Je n’arrive pas à articuler. La réponse sort des lèvres de Michel :
— Je crois surtout qu’il essaie de traîner le corps ailleurs. Loin de la lumière, vers le fond de son nouveau territoire. Il y a plein de traces de pisse là où j’ai posé la lampe. Cette grotte lui appartient, à présent. Et il ne la cédera pour rien au monde.
Les grognements lointains de Pok roulent sur la roche. Il s’acharne, la chair du macchabée doit lui donner du fil à retordre. À nos pieds, le réchaud brûle à sa puissance minimale, afin de nous éclairer un peu. Je tente de retrouver ma voix, et de la garder assurée :
— Il va bientôt revenir.
Michel est extrêmement nerveux. Les bras croisés, il marche sans cesse, le menton bas. Je sais à quoi il pense, et où il dirige son regard : vers le revolver, posé entre la caverne et la ligne rouge. Alors je me précipite vers lui et lui barre le chemin.

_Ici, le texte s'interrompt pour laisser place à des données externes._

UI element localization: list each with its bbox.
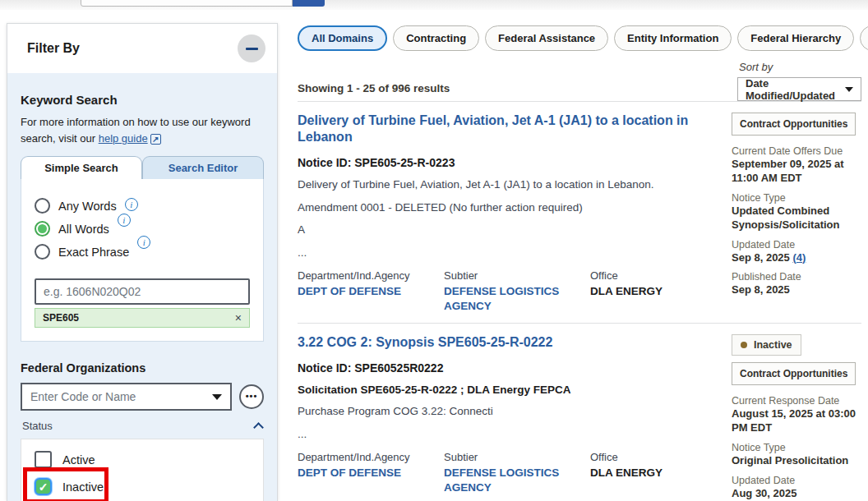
meta-value: Sep 8, 2025 (4) [732,251,861,265]
filter-title: Filter By [27,41,80,56]
meta-label: Notice Type [732,442,861,453]
keyword-input[interactable] [35,278,250,305]
external-link-icon: ↗ [150,134,161,145]
radio-icon-selected[interactable] [35,221,50,237]
keyword-search-heading: Keyword Search [21,93,264,107]
search-domain-select[interactable] [81,0,164,7]
keyword-search-tabs: Simple Search Search Editor [21,156,264,179]
checkbox-active[interactable]: Active [21,446,263,473]
top-search-bar [0,0,868,10]
keyword-help-text: For more information on how to use our k… [21,114,264,147]
checkbox-icon[interactable] [35,451,52,468]
tab-simple-search[interactable]: Simple Search [21,156,142,179]
agency-row: Department/Ind.Agency DEPT OF DEFENSE Su… [298,269,718,313]
department-label: Department/Ind.Agency [298,269,432,282]
radio-all-words[interactable]: All Words i [35,221,250,237]
result-description: ... [298,427,718,442]
info-icon[interactable]: i [125,198,138,211]
domain-badge: Contract Opportunities [732,113,856,136]
subtier-label: Subtier [444,269,579,282]
result-description: Amendment 0001 - DELETED (No further act… [298,200,718,215]
office-value: DLA ENERGY [590,284,663,299]
collapse-filters-button[interactable] [238,34,265,62]
checkbox-inactive[interactable]: ✓ Inactive [21,473,263,500]
result-description: A [298,223,718,237]
subtier-link[interactable]: DEFENSE LOGISTICS AGENCY [444,284,579,313]
department-label: Department/Ind.Agency [298,451,432,463]
sort-select[interactable]: Date Modified/Updated [737,77,861,101]
status-badge: Inactive [732,334,801,356]
office-label: Office [590,451,663,463]
subtier-label: Subtier [444,451,579,463]
tab-entity-information[interactable]: Entity Information [614,25,732,51]
notice-id: Notice ID: SPE605-25-R-0223 [298,156,718,169]
radio-icon[interactable] [35,198,50,214]
keyword-tag: SPE605 × [35,308,250,328]
result-meta: Contract Opportunities Current Date Offe… [732,109,861,313]
search-button[interactable] [293,0,325,7]
radio-exact-phrase[interactable]: Exact Phrase i [35,244,250,260]
simple-search-panel: Any Words i All Words i Exact Phrase i S… [21,179,264,342]
filter-sidebar: Filter By Keyword Search For more inform… [7,23,278,501]
sort-by-label: Sort by [737,61,861,73]
meta-value: September 09, 2025 at 11:00 AM EDT [732,158,861,186]
meta-label: Current Date Offers Due [732,145,861,157]
filter-header: Filter By [7,24,277,73]
office-label: Office [590,269,663,282]
update-count-link[interactable]: (4) [792,251,806,264]
chevron-up-icon [253,422,264,433]
domain-badge: Contract Opportunities [732,362,856,385]
office-value: DLA ENERGY [590,466,663,480]
status-section-toggle[interactable]: Status [21,420,264,432]
more-options-button[interactable]: ••• [239,384,264,409]
tab-contracting[interactable]: Contracting [393,25,479,51]
solicitation-line: Solicitation SPE605-25-R-0222 ; DLA Ener… [298,384,718,396]
radio-any-words[interactable]: Any Words i [35,198,250,214]
result-description: Purchase Program COG 3.22: Connecti [298,404,718,419]
combobox-placeholder: Enter Code or Name [30,390,136,403]
result-description: ... [298,246,718,260]
federal-organizations-heading: Federal Organizations [21,361,264,375]
result-title-link[interactable]: 3.22 COG 2: Synopsis SPE605-25-R-0222 [298,334,718,351]
meta-value: Sep 8, 2025 [732,283,861,297]
inactive-dot-icon [741,342,747,348]
status-label: Status [22,420,53,432]
result-description: Delivery of Turbine Fuel, Aviation, Jet … [298,177,718,192]
result-title-link[interactable]: Delivery of Turbine Fuel, Aviation, Jet … [298,113,718,145]
help-guide-link[interactable]: help guide [99,132,148,145]
info-icon[interactable]: i [137,236,150,249]
department-link[interactable]: DEPT OF DEFENSE [298,284,432,299]
tab-wage-determinations[interactable]: Wage Determinations [860,25,868,51]
info-icon[interactable]: i [118,214,131,227]
tab-federal-assistance[interactable]: Federal Assistance [485,25,608,51]
tab-federal-hierarchy[interactable]: Federal Hierarchy [737,25,854,51]
meta-value: Updated Combined Synopsis/Solicitation [732,205,861,232]
search-input[interactable] [164,0,293,7]
remove-tag-icon[interactable]: × [235,311,242,324]
federal-org-combobox[interactable]: Enter Code or Name [21,383,232,411]
department-link[interactable]: DEPT OF DEFENSE [298,466,432,480]
meta-value: Aug 30, 2025 [732,487,861,501]
result-item: 3.22 COG 2: Synopsis SPE605-25-R-0222 No… [298,324,861,501]
result-meta: Inactive Contract Opportunities Current … [732,331,861,501]
meta-label: Updated Date [732,475,861,486]
minus-icon [246,48,258,50]
keyword-tag-label: SPE605 [43,312,79,324]
radio-icon[interactable] [35,244,50,260]
subtier-link[interactable]: DEFENSE LOGISTICS AGENCY [444,466,579,494]
meta-value: Original Presolicitation [732,454,861,468]
tab-all-domains[interactable]: All Domains [298,25,387,51]
meta-label: Current Response Date [732,395,861,407]
tab-search-editor[interactable]: Search Editor [142,156,264,179]
result-item: Delivery of Turbine Fuel, Aviation, Jet … [298,102,861,323]
checkbox-checked-icon[interactable]: ✓ [35,478,52,495]
status-checkbox-group: Active ✓ Inactive [21,439,264,501]
domain-tabs: All Domains Contracting Federal Assistan… [298,25,861,51]
caret-down-icon [212,394,222,400]
meta-label: Updated Date [732,239,861,250]
search-results-area: All Domains Contracting Federal Assistan… [298,23,861,501]
meta-value: August 15, 2025 at 03:00 PM EDT [732,407,861,435]
meta-label: Notice Type [732,192,861,204]
caret-down-icon [845,87,853,92]
meta-label: Published Date [732,271,861,283]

— Il va revenir, pas la peine de s’alarmer. Et quand il sera avec nous, j’enroulerai ma chaîne autour de son poitrail, comme une laisse. Il n’ennuiera plus personne.
J’essaie de réfléchir le plus rapidement possible. Le temps m’est compté, nous sommes en train de basculer vers une solution que je ne veux même pas imaginer.
— Vous êtes sûr que vous ne pouvez pas récupérer le gaz ?
— Certain. Les recharges se trouvent au fond de la galerie, derrière le cadavre. Et surtout, je ne peux pas creuser. Ça, c’est gênant.
Je me penche et secoue la petite bouteille de propane reliée au réchaud.
— Elle est encore à moitié pleine, on…
— Je dirais plutôt qu’elle est à moitié vide.
— Ce n’est pas grave, on attend. J’ai calculé, on peut encore se fabriquer une dizaine de casseroles de boissons, largement de quoi tenir avec les zestes d’orange, et… pour économiser, on arrête de se laver pendant qu…
— Pendant quelques jours, c’est ça ? Et tu crois qu’on sera encore là, sans nourriture, dans quelques jours ? Ça fait quatre putains de nuits noires qu’on a le ventre vide !
Michel s’approche de Farid et lui met une main sur l’épaule.
— La solution, elle est toute simple. Demande à Farid, tu verras.
Farid ne me regarde pas dans les yeux.
— Elle est toute simple, répète le beur. Et elle nous permet de résoudre un tas de problèmes d’un coup. Le gaz… Les rochers à bouger… La nourriture…
— Et aussi le froid, complète Michel. Moi, je pense à Farid, à ses pieds et ses mains qui finiront dans un sale état si on ne réagit pas. Idem pour tes pieds, à toi. Imagine les bons vêtements, les chaussettes qu’on pourrait faire, en taillant dans la fourrure et…
Je me jette sur lui, l’agrippant à sa veste-duvet.
— Depuis le début, tu n’as pensé qu’à toi ! Tu ne toucheras pas à mon chien !
Nous nous empoignons l’un et l’autre. Michel me repousse violemment vers l’arrière et réajuste ses manches de blouson.
— Moi, je propose qu’on vote. On est encore en démocratie, même dans un gouffre, non ? Nous sommes trois, le calcul sera simple. Pas d’ex aequo possible. Qui vote pour qu’on abatte le chien ?
Ils ne peuvent pas me prendre Pok, pas mon compagnon de toujours. Je me suis battu par le passé pour qu’il vive, envers et contre tout. Dans un sursaut d’espoir, je me rue vers Farid et le supplie, à genoux. Jamais je ne me serais cru capable d’une chose pareille. J’ai grimpé l’Himalaya, le Kilimandjaro, j’ai vu la Terre d’en haut, j’en ai chié au-delà de tout ce qu’on peut imaginer, et je m’agenouille devant un gamin de vingt ans que je ne connais même pas.
— Ne fais pas ça. Tu connais notre histoire à tous les deux. Tu sais combien il compte pour moi. Je dois le ramener à ma fille. Je t’en prie. On attend au moins que la bouteille de gaz se vide, on…
Farid opère deux pas vers l’arrière, secouant la tête. Mes mains mollissent et lâchent ses poignets par pure résignation. Il se perd dans une toux abominable avant d’annoncer, les yeux brûlant d’un début de fièvre :
— T’as bandé dans mon dos, hier, pédé. Je vote pour.